Imagine you only had 4 bit numbers (range 0-15) and you tried to do swap 14, 15 (1110, 1111). You can do that with xor but not with the add method, because you can't store a + b without a wider variable.

[jonsen]

15 + 15 gives 14

14 - 15 gives 15

[mcintyre1994]

The way I wrote this was rubbish, edited. I was trying to get at if you have 1110, 1111 then 1110 + 1111 will overflow, but you could xor them.

[wolfgke]

This also works with `sub` instead of xor. This code (xor swap, sub swap) should nevertheless better not be used on a modern CPU since it can badly be pipelined.

[Khoth]

Yes, in fact compilers these days are smart enough to convert people's xor swaps into mov swaps: https://godbolt.org/g/FYv7xQ

[wolfgke]

When I look at the generated code that multiple of the compilers (gcc,clang,icc) generate

  mov     eax, edi
  mov     edi, esi
  mov     esi, eax

I would intuitively use the `xchg` instruction that x86-32/x86-64 provides instead. Is there a specific reason why the compiler(s) decide to generate the mentioned code instead?

[Someone]

When used to swap with data in memory, the reason is that it is faster. xchg is atomic. To do that, it implicitly locks its target address. That makes it slower than the series of moves. http://www.agner.org/optimize/instruction_tables.pdf:

"Instructions with a LOCK prefix have a long latency that depends on cache organization and possibly RAM speed. If there are multiple processors or cores or direct memory access (DMA) devices then all locked instructions will lock a cache line for exclusive access, which may involve RAM access. A LOCK prefix typically costs more than a hundred clock cycles, even on single-processor systems. This also applies to the XCHG instruction with a memory operand."

[wolfgke]

I know that. But this is only relevant if you exchange registers with memory and is not of relevance if you exchange two registers. I accept that this is a good point if some variables are moved to the stack because of register spilling or because you want to use the address of the variable (which is not the case here).

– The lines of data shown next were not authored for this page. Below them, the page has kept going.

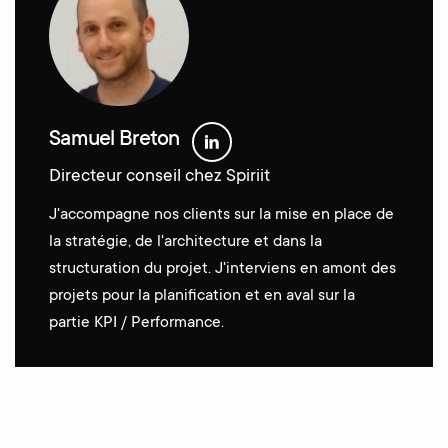
Samuel Breton
Directeur conseil chez Spiriit
J'accompagne nos clients sur la mise en place de
la stratégie, de l'architecture et dans la
structuration du projet. J'interviens en amont des
projets pour la planification et en aval sur la
partie KPI / Performance.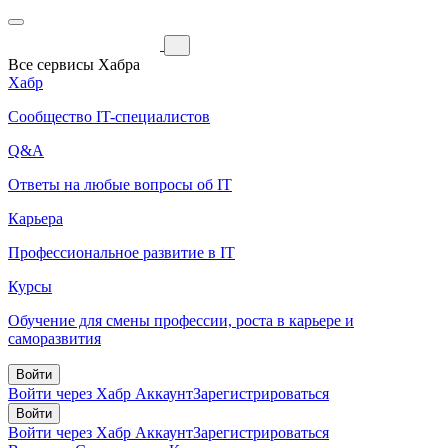
Все сервисы Хабра
Хабр
Сообщество IT-специалистов
Q&A
Ответы на любые вопросы об IT
Карьера
Профессиональное развитие в IT
Курсы
Обучение для смены профессии, роста в карьере и
саморазвития
Войти
Войти через Хабр Аккаунт
Зарегистрироваться
Войти
Войти через Хабр Аккаунт
Зарегистрироваться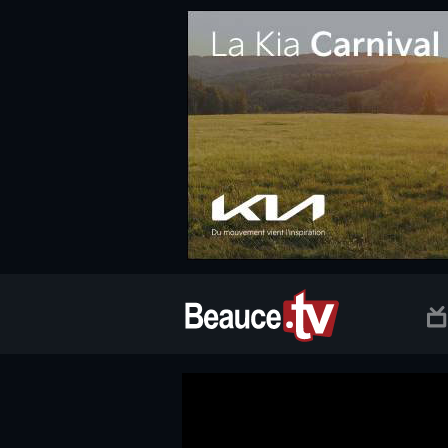
.social.info-web a, .social.clic a { white-space: nowrap; font-size:
Beauce TV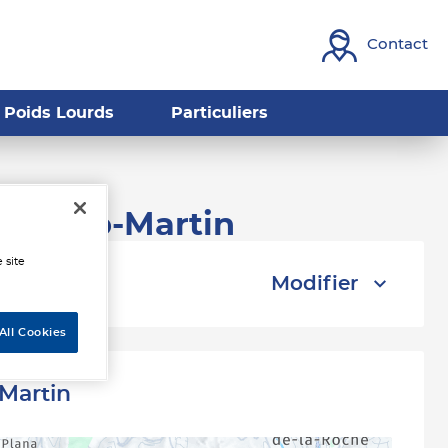
Contact
Poids Lourds
Particuliers
une-Cap-Martin
 site
Modifier
All Cookies
Martin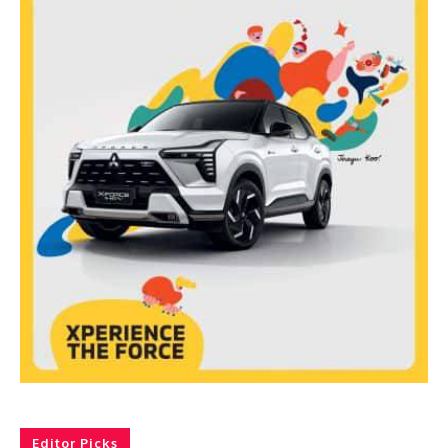
Editor Picks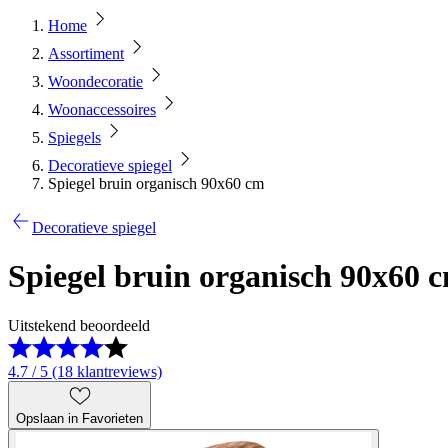
Home
Assortiment
Woondecoratie
Woonaccessoires
Spiegels
Decoratieve spiegel
Spiegel bruin organisch 90x60 cm
Decoratieve spiegel
Spiegel bruin organisch 90x60 
Uitstekend beoordeeld
4.7 / 5 (18 klantreviews)
Opslaan in Favorieten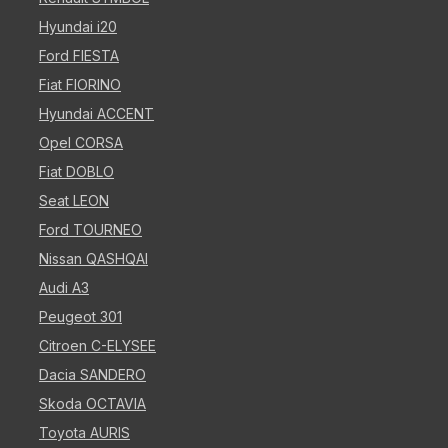
Hyundai i20
Ford FIESTA
Fiat FIORINO
Hyundai ACCENT
Opel CORSA
Fiat DOBLO
Seat LEON
Ford TOURNEO
Nissan QASHQAI
Audi A3
Peugeot 301
Citroen C-ELYSEE
Dacia SANDERO
Skoda OCTAVIA
Toyota AURIS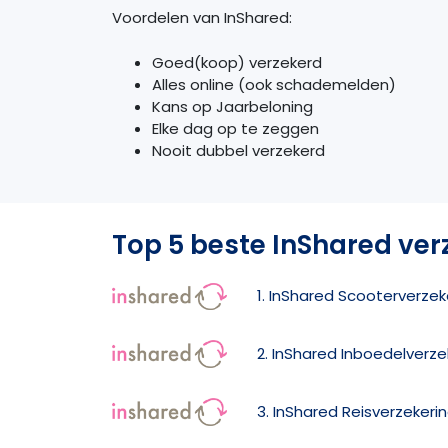
Voordelen van InShared:
Goed(koop) verzekerd
Alles online (ook schademelden)
Kans op Jaarbeloning
Elke dag op te zeggen
Nooit dubbel verzekerd
Top 5 beste InShared ver
1. InShared Scooterverzek
2. InShared Inboedelverze
3. InShared Reisverzekeri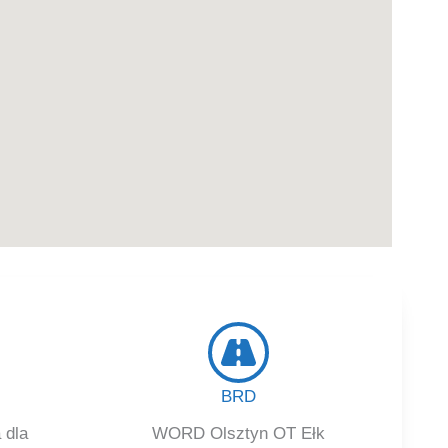
BRD
 dla
WORD Olsztyn OT Ełk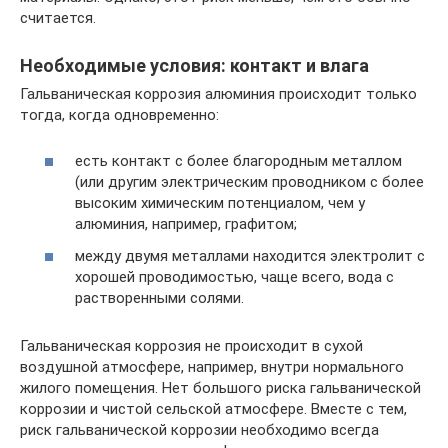
считается.
Необходимые условия: контакт и влага
Гальваническая коррозия алюминия происходит только
тогда, когда одновременно:
есть контакт с более благородным металлом
(или другим электрическим проводником с более
высоким химическим потенциалом, чем у
алюминия, например, графитом;
между двумя металлами находится электролит с
хорошей проводимостью, чаще всего, вода с
растворенными солями.
Гальваническая коррозия не происходит в сухой
воздушной атмосфере, например, внутри нормального
жилого помещения. Нет большого риска гальванической
коррозии и чистой сельской атмосфере. Вместе с тем,
риск гальванической коррозии необходимо всегда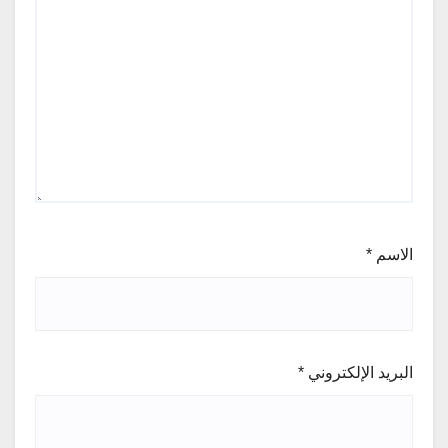
الاسم
*
البريد الإلكتروني
*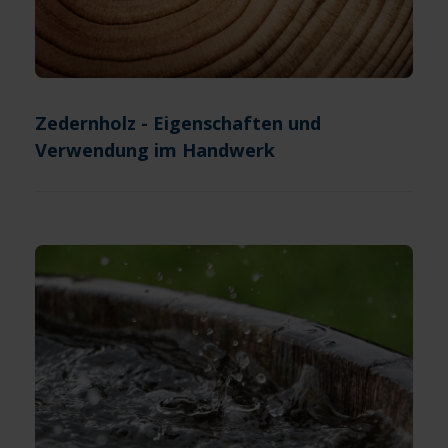
Zedernholz - Eigenschaften und
Verwendung im Handwerk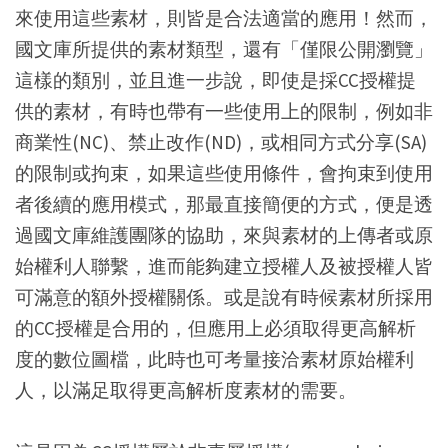
來使用這些素材，則皆是合法適當的應用！然而，
國文庫所提供的素材類型，還有「僅限公開瀏覽」
這樣的類別，並且進一步說，即使是採CC授權提
供的素材，有時也帶有一些使用上的限制，例如非
商業性(NC)、禁止改作(ND)，或相同方式分享(SA)
的限制或拘束，如果這些使用條件，會拘束到使用
者後續的應用模式，那最直接簡便的方式，便是透
過國文庫維護團隊的協助，來與素材的上傳者或原
始權利人聯繫，進而能夠建立授權人及被授權人皆
可滿意的額外授權關係。或是說有時候素材所採用
的CC授權是合用的，但應用上必須取得更高解析
度的數位圖檔，此時也可考量接洽素材原始權利
人，以滿足取得更高解析度素材的需要。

So I still stand by my point: What is the reason why the compiler uses `mov` for exchanging two registers here instead of `xchg`?

[Someone]

I think that's because (at least on some CPUs) it takes three macro-operations. http://www.agner.org/optimize/microarchitecture.pdf (section 17.4, page 188):

"Vector path instructions are less efficient than single or double instructions because they require exclusive access to the decoders and pipelines and do not always reorder optimally. For example:

    ; Example 17.1. AMD instruction breakdown
    xchg  eax, ebx   ; Vector path, 3 ops
    nop              ; Direct path, 1 op
    xchg  ecx, edx   ; Vector path, 3 ops
    nop              ; Direct path, 1 op

This sequence takes 4 clock cycles to decode because the vector path instructions must decode alone."

[JoeAltmaier]

Some of that is weird placeholders for the debugger, for inserting hook instructions or whatnot?

[eutectic]

I think you mean a combination of sub and add (e.g. sub sub add). xor is somewhat special in that it is its own inverse.

[wolfgke]

Yes, you are right - I was a little abentminded.

[louthy]

Yep, that's the 'classic' usage for me. Used to use this all the time if registers were short (and they always were).